Что ж, стоит признать, что повара в гостиничном ресторане истинные кудесники своего цела, профессионалы с большой буквы «П», а настоящий турок, который варил кофе в турке на раскалённом песке, достоин наивысшей похвалы, но взлетевшее за облака настроение оказалось втоптано в грязь при виде безобразной сцены, свидетелем которой стал Владимир, направляясь в метро после великолепного завтрака.
Неприятность, испортившая день и навлекшая на Владимира барский гнев, случилась в парковой зоне «Сиротского» лицея, основанного императрицей Марией Николаевной в тысяча девятьсот сорок четвёртом году. Престижный лицей, находившийся под личным патронажем императриц, носил длинное пафосное название, но в народе его звали «Сиротским», так как раньше в его стенах располагалась школа-интернат, в которой преимущественно обучались сироты из близлежащего детского дома и оставшиеся без попечителей дети военных. Одно время школу даже хотели переформировать в кадетское училище, но сложилось так, как сложилось.
Десятки лет минули после войны, но Лицей, по бумагам принимавший в свои ряды преимущественно сирот из семей военных, на деле давным-давно превратился в школьную альма-матер детишек высших чиновников и столичного бомонда. Сирот в нём обучалось дай боже десять или пятнадцать процентов от силы, а то и того меньше. Естественно, ничего этого Владимир не ведал и в помине, знал лишь о том, что в школе, сиречь лицее, грызут гранит науки и слюнявят страницы букварей отпрыски важных «шишек», и сейчас несколько кривых отражений откормленных вальяжных мамашек и папашек, под издевательский хохот и глумливые выкрики за густыми декоративными кустами избивали худого долговязого мальчишку.
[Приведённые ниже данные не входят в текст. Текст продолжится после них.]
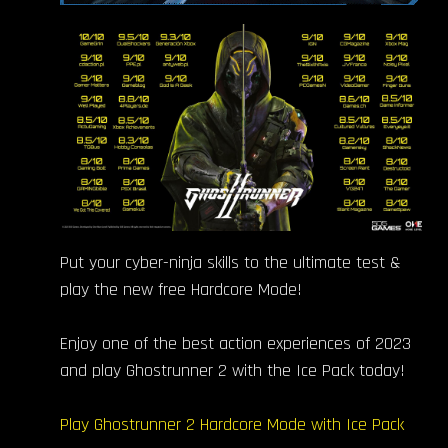
Put your cyber-ninja skills to the ultimate test &
play the new free Hardcore Mode!
Enjoy one of the best action experiences of 2023
and play Ghostrunner 2 with the Ice Pack today!
Play Ghostrunner 2 Hardcore Mode with Ice Pack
Всё бы ничего, в современных реалиях никого не удивить школьным буллингом, но за вторым рядом кустов Владимир разглядел здоровенного мужика с армейской выправкой. Не надо иметь семь пядей во лбу, дабы свести дебет и кредит, и прийти к выводу, что здоровяк является телохранителем или воспитателем одного из мелких ублюдков, издевающихся над упрямой жертвой. Телохранитель, от которого не могло укрыться творящееся безобразие, просто отвернулся в сторону, делая вид, что рассматривает нечто интересное за пустующей спортивной площадкой, а драка одного против четверых его не касается.
«Худой», как про себя назвал его Владимир, и чьё лицо ему было подозрительно знакомо, упорно вставал после каждого падения, упрямо сдвигая вместе чаячьи брови по-бычьи наклоняя голову и молча бросаясь на обидчиков, пара из которых чуть ли не вдвое превосходила его габаритами, причём каждый.
Достав из кармана телефон, Владимир заснял творящееся непотребство на камеру и сплюнул на землю.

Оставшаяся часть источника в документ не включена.